◆ About this exercise
The data should be duplicated exactly, with every word kept as it is.

◆ Dataset records
_ _ _ _ _
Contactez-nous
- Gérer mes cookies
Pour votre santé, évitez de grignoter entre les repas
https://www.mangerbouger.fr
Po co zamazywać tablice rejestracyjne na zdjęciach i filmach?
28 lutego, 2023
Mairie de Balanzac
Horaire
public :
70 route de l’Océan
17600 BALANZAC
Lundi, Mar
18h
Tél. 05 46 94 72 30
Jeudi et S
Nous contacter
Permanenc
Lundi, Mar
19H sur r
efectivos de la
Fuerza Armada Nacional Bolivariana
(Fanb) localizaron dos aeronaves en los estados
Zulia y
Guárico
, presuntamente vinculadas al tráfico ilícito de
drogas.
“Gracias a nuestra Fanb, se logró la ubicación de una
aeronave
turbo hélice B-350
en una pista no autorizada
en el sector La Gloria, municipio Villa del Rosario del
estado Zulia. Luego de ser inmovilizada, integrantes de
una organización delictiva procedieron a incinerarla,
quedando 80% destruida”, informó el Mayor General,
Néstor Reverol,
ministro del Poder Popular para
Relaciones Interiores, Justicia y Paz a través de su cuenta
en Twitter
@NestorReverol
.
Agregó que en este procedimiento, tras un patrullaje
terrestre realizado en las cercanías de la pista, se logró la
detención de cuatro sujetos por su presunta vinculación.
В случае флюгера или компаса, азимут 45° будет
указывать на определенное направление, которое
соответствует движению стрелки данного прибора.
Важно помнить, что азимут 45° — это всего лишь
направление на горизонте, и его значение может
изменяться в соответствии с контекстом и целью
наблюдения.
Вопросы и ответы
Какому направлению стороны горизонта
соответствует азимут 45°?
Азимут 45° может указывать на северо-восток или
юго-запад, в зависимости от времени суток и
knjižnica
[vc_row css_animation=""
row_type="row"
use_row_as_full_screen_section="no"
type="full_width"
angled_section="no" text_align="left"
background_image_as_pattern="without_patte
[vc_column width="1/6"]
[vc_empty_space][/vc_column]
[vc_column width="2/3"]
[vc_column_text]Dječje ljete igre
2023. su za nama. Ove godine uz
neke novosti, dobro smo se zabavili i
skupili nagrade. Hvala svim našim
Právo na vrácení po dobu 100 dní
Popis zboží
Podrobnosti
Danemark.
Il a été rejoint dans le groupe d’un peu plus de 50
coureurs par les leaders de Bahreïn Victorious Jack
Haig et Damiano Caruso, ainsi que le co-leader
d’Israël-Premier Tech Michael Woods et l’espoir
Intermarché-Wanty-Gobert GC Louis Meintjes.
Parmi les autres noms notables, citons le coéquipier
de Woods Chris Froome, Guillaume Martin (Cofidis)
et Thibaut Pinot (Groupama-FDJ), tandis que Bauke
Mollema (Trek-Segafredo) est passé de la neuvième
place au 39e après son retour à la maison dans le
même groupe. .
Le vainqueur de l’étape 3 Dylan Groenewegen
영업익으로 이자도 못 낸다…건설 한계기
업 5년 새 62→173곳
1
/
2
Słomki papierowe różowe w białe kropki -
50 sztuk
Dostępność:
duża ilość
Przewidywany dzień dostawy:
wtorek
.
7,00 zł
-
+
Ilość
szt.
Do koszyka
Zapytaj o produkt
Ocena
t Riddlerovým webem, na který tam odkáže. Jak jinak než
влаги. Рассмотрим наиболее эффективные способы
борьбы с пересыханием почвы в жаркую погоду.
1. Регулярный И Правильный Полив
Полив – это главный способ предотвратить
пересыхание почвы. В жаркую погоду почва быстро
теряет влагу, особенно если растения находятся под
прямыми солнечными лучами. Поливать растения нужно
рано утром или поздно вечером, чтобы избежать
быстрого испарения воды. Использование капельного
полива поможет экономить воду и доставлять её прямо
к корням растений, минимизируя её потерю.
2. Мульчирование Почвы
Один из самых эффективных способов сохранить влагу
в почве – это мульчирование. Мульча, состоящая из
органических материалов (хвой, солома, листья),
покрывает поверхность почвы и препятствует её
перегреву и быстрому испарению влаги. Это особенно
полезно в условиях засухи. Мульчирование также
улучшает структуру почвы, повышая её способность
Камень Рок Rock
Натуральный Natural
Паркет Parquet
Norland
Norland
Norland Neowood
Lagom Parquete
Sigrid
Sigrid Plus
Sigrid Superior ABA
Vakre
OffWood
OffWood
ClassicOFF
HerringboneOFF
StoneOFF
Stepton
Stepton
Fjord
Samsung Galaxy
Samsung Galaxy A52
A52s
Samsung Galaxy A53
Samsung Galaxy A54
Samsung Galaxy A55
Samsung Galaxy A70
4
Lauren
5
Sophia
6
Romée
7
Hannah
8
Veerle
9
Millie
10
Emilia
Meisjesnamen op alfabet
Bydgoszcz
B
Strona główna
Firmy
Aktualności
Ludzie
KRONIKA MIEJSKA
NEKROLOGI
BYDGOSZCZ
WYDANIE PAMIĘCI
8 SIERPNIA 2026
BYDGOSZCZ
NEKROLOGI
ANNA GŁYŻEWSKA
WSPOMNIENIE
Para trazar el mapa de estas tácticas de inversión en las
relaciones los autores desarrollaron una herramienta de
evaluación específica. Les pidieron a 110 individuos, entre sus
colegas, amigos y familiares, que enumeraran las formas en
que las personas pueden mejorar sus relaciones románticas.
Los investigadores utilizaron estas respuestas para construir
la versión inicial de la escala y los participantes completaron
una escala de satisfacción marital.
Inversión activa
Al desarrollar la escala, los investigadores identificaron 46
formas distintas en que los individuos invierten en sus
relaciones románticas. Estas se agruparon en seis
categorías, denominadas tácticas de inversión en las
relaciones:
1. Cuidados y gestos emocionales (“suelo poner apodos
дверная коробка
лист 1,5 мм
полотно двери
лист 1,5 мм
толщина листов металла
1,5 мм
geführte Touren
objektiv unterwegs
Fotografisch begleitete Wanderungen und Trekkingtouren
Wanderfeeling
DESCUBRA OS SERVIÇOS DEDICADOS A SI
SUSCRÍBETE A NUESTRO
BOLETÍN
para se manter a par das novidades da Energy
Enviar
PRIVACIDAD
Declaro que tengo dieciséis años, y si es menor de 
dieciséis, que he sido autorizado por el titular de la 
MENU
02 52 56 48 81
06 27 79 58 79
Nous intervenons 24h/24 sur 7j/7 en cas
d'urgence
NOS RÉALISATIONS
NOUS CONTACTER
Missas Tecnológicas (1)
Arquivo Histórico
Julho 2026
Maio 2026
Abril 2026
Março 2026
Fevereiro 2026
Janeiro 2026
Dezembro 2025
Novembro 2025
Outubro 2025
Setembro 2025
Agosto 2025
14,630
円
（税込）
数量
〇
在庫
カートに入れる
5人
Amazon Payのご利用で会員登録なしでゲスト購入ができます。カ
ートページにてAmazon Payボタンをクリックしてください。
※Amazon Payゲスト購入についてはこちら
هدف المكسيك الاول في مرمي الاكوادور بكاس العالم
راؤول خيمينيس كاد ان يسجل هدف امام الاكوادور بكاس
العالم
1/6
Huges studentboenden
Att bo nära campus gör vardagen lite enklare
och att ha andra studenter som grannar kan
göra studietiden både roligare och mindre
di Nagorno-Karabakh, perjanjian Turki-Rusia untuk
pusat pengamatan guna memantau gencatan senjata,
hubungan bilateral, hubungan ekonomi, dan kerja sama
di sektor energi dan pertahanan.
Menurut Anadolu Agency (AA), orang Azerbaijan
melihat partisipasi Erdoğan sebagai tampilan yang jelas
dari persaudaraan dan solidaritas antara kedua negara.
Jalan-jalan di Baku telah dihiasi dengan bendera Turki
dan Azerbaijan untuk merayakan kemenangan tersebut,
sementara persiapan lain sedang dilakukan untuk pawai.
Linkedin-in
_ _ _ _ _
◆ Answer space
Contactez-nous
- Gérer mes cookies
Pour votre santé, évitez de grignoter entre les repas
https://www.mangerbouger.fr
Po co zamazywać tablice rejestracyjne na zdjęciach i filmach?
28 lutego, 2023
Mairie de Balanzac
Horaire
public :
70 route de l’Océan
17600 BALANZAC
Lundi, Mar
18h
Tél. 05 46 94 72 30
Jeudi et S
Nous contacter
Permanenc
Lundi, Mar
19H sur r
efectivos de la
Fuerza Armada Nacional Bolivariana
(Fanb) localizaron dos aeronaves en los estados
Zulia y
Guárico
, presuntamente vinculadas al tráfico ilícito de
drogas.
“Gracias a nuestra Fanb, se logró la ubicación de una
aeronave
turbo hélice B-350
en una pista no autorizada
en el sector La Gloria, municipio Villa del Rosario del
estado Zulia. Luego de ser inmovilizada, integrantes de
una organización delictiva procedieron a incinerarla,
quedando 80% destruida”, informó el Mayor General,
Néstor Reverol,
ministro del Poder Popular para
Relaciones Interiores, Justicia y Paz a través de su cuenta
en Twitter
@NestorReverol
.
Agregó que en este procedimiento, tras un patrullaje
terrestre realizado en las cercanías de la pista, se logró la
detención de cuatro sujetos por su presunta vinculación.
В случае флюгера или компаса, азимут 45° будет
указывать на определенное направление, которое
соответствует движению стрелки данного прибора.
Важно помнить, что азимут 45° — это всего лишь
направление на горизонте, и его значение может
изменяться в соответствии с контекстом и целью
наблюдения.
Вопросы и ответы
Какому направлению стороны горизонта
соответствует азимут 45°?
Азимут 45° может указывать на северо-восток или
юго-запад, в зависимости от времени суток и
knjižnica
[vc_row css_animation=""
row_type="row"
use_row_as_full_screen_section="no"
type="full_width"
angled_section="no" text_align="left"
background_image_as_pattern="without_patte
[vc_column width="1/6"]
[vc_empty_space][/vc_column]
[vc_column width="2/3"]
[vc_column_text]Dječje ljete igre
2023. su za nama. Ove godine uz
neke novosti, dobro smo se zabavili i
skupili nagrade. Hvala svim našim
Právo na vrácení po dobu 100 dní
Popis zboží
Podrobnosti
Danemark.
Il a été rejoint dans le groupe d’un peu plus de 50
coureurs par les leaders de Bahreïn Victorious Jack
Haig et Damiano Caruso, ainsi que le co-leader
d’Israël-Premier Tech Michael Woods et l’espoir
Intermarché-Wanty-Gobert GC Louis Meintjes.
Parmi les autres noms notables, citons le coéquipier
de Woods Chris Froome, Guillaume Martin (Cofidis)
et Thibaut Pinot (Groupama-FDJ), tandis que Bauke
Mollema (Trek-Segafredo) est passé de la neuvième
place au 39e après son retour à la maison dans le
même groupe. .
Le vainqueur de l’étape 3 Dylan Groenewegen
영업익으로 이자도 못 낸다…건설 한계기
업 5년 새 62→173곳
1
/
2
Słomki papierowe różowe w białe kropki -
50 sztuk
Dostępność:
duża ilość
Przewidywany dzień dostawy:
wtorek
.
7,00 zł
-
+
Ilość
szt.
Do koszyka
Zapytaj o produkt
Ocena
t Riddlerovým webem, na který tam odkáže. Jak jinak než
влаги. Рассмотрим наиболее эффективные способы
борьбы с пересыханием почвы в жаркую погоду.
1. Регулярный И Правильный Полив
Полив – это главный способ предотвратить
пересыхание почвы. В жаркую погоду почва быстро
теряет влагу, особенно если растения находятся под
прямыми солнечными лучами. Поливать растения нужно
рано утром или поздно вечером, чтобы избежать
быстрого испарения воды. Использование капельного
полива поможет экономить воду и доставлять её прямо
к корням растений, минимизируя её потерю.
2. Мульчирование Почвы
Один из самых эффективных способов сохранить влагу
в почве – это мульчирование. Мульча, состоящая из
органических материалов (хвой, солома, листья),
покрывает поверхность почвы и препятствует её
перегреву и быстрому испарению влаги. Это особенно
полезно в условиях засухи. Мульчирование также
улучшает структуру почвы, повышая её способность
Камень Рок Rock
Натуральный Natural
Паркет Parquet
Norland
Norland
Norland Neowood
Lagom Parquete
Sigrid
Sigrid Plus
Sigrid Superior ABA
Vakre
OffWood
OffWood
ClassicOFF
HerringboneOFF
StoneOFF
Stepton
Stepton
Fjord
Samsung Galaxy
Samsung Galaxy A52
A52s
Samsung Galaxy A53
Samsung Galaxy A54
Samsung Galaxy A55
Samsung Galaxy A70
4
Lauren
5
Sophia
6
Romée
7
Hannah
8
Veerle
9
Millie
10
Emilia
Meisjesnamen op alfabet
Bydgoszcz
B
Strona główna
Firmy
Aktualności
Ludzie
KRONIKA MIEJSKA
NEKROLOGI
BYDGOSZCZ
WYDANIE PAMIĘCI
8 SIERPNIA 2026
BYDGOSZCZ
NEKROLOGI
ANNA GŁYŻEWSKA
WSPOMNIENIE
Para trazar el mapa de estas tácticas de inversión en las
relaciones los autores desarrollaron una herramienta de
evaluación específica. Les pidieron a 110 individuos, entre sus
colegas, amigos y familiares, que enumeraran las formas en
que las personas pueden mejorar sus relaciones románticas.
Los investigadores utilizaron estas respuestas para construir
la versión inicial de la escala y los participantes completaron
una escala de satisfacción marital.
Inversión activa
Al desarrollar la escala, los investigadores identificaron 46
formas distintas en que los individuos invierten en sus
relaciones románticas. Estas se agruparon en seis
categorías, denominadas tácticas de inversión en las
relaciones:
1. Cuidados y gestos emocionales (“suelo poner apodos
дверная коробка
лист 1,5 мм
полотно двери
лист 1,5 мм
толщина листов металла
1,5 мм
geführte Touren
objektiv unterwegs
Fotografisch begleitete Wanderungen und Trekkingtouren
Wanderfeeling
DESCUBRA OS SERVIÇOS DEDICADOS A SI
SUSCRÍBETE A NUESTRO
BOLETÍN
para se manter a par das novidades da Energy
Enviar
PRIVACIDAD
Declaro que tengo dieciséis años, y si es menor de 
dieciséis, que he sido autorizado por el titular de la 
MENU
02 52 56 48 81
06 27 79 58 79
Nous intervenons 24h/24 sur 7j/7 en cas
d'urgence
NOS RÉALISATIONS
NOUS CONTACTER
Missas Tecnológicas (1)
Arquivo Histórico
Julho 2026
Maio 2026
Abril 2026
Março 2026
Fevereiro 2026
Janeiro 2026
Dezembro 2025
Novembro 2025
Outubro 2025
Setembro 2025
Agosto 2025
14,630
円
（税込）
数量
〇
在庫
カートに入れる
5人
Amazon Payのご利用で会員登録なしでゲスト購入ができます。カ
ートページにてAmazon Payボタンをクリックしてください。
※Amazon Payゲスト購入についてはこちら
هدف المكسيك الاول في مرمي الاكوادور بكاس العالم
راؤول خيمينيس كاد ان يسجل هدف امام الاكوادور بكاس
العالم
1/6
Huges studentboenden
Att bo nära campus gör vardagen lite enklare
och att ha andra studenter som grannar kan
göra studietiden både roligare och mindre
di Nagorno-Karabakh, perjanjian Turki-Rusia untuk
pusat pengamatan guna memantau gencatan senjata,
hubungan bilateral, hubungan ekonomi, dan kerja sama
di sektor energi dan pertahanan.
Menurut Anadolu Agency (AA), orang Azerbaijan
melihat partisipasi Erdoğan sebagai tampilan yang jelas
dari persaudaraan dan solidaritas antara kedua negara.
Jalan-jalan di Baku telah dihiasi dengan bendera Turki
dan Azerbaijan untuk merayakan kemenangan tersebut,
sementara persiapan lain sedang dilakukan untuk pawai.
Linkedin-in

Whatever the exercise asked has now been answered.